Scoping behavior: distinct observes the values of the specified variable as the inner query generates them, and suppresses solutions that would repeat a previously seen value. The inner query still runs normally — distinct is a filter on the output stream.

not — negation as failure

not succeeds when its inner query fails (produces zero solutions). It does not bind any variables:

Example: JavaScript
and(
  isa("v:person", "Person"),
  triple("v:person", "name", "v:name"),
  not(triple("v:person", "email", "v:email"))
)
// People without an email address

Critical scoping rule: Variables that appear only inside not are existentially quantified. not checks whether any solution exists — it does not expose which specific values matched. If you need to know which values were excluded, use a different pattern (e.g., opt + filter).

opt — optional matching

opt tries to match its inner query. If the inner query succeeds, its bindings flow to the outer scope. If it fails, the outer query continues with those variables unbound:

Example: JavaScript
and(
  triple("v:person", "name", "v:name"),
  opt(triple("v:person", "email", "v:email"))
)
// All people, with email if they have one

Scoping behavior: Unlike not, opt does expose inner variable bindings when the inner query succeeds. When it fails, those variables remain unbound (empty in the result).

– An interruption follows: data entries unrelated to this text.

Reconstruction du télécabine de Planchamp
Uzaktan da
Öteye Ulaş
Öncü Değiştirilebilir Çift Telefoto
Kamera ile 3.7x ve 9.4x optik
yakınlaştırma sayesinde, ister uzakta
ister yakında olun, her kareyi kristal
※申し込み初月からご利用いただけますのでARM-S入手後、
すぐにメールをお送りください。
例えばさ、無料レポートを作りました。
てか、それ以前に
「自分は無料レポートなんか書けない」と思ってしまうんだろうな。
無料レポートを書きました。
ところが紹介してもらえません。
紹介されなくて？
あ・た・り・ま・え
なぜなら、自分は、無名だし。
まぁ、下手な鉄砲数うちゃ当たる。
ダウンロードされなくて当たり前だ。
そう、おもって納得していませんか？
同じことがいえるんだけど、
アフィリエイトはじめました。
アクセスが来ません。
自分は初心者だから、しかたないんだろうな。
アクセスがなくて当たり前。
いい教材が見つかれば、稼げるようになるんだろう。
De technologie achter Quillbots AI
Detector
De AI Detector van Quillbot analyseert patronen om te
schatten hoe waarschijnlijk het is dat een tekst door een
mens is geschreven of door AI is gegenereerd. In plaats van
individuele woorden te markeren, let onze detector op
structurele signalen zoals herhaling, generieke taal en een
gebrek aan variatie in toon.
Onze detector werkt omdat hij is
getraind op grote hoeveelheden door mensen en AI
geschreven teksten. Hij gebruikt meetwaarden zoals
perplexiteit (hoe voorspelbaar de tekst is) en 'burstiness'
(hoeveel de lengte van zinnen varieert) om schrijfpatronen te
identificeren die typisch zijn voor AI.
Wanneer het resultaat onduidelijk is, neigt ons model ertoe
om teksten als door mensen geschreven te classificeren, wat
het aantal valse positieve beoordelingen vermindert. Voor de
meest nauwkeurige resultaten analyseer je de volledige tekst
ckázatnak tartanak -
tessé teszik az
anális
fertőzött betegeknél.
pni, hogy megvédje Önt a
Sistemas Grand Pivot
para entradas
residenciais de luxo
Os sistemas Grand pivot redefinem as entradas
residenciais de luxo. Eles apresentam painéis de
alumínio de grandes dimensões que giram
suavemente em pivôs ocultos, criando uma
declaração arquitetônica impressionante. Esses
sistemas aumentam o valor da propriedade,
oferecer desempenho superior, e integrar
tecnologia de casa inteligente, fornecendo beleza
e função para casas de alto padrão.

Structuring Queries for Performance

Principle 1: Put the most selective constraint first

The engine evaluates left to right. Constraints that eliminate more possibilities early mean less backtracking overall:

Example: JavaScript
// Slow: scan all triples, then filter
and(
  triple("v:person", "name", "v:name"),
  triple("v:person", "city", "v:city"),
  triple("v:person", "age", "v:age"),
  greater("v:age", 60)
)

// Faster: if few people are over 60, this is easiest to reason about
// (But only if you can — triple doesn't support filtering and will materialize every triple for the non-grounded variable)

In practice, triple always scans all matching triples for a given predicate. The real optimization opportunity is choosing between triple and triple_slice.

Principle 2: Use triple_slice for range constraints

triple iterates every triple for a predicate. triple_slice binary-searches the sorted value dictionary and only touches values in the range:

Example: JavaScript
// O(n) — scans all timestamps, then filters
and(
  triple("v:doc", "timestamp", "v:time"),
  greater("v:time", literal("2025-01-01T00:00:00Z", "xsd:dateTime")),
  less("v:time", literal("2025-02-01T00:00:00Z", "xsd:dateTime"))
)

// O(log n) — binary search, only touches matching values
triple_slice("v:doc", "timestamp", "v:time",
  "2025-01-01T00:00:00Z", "2025-02-01T00:00:00Z")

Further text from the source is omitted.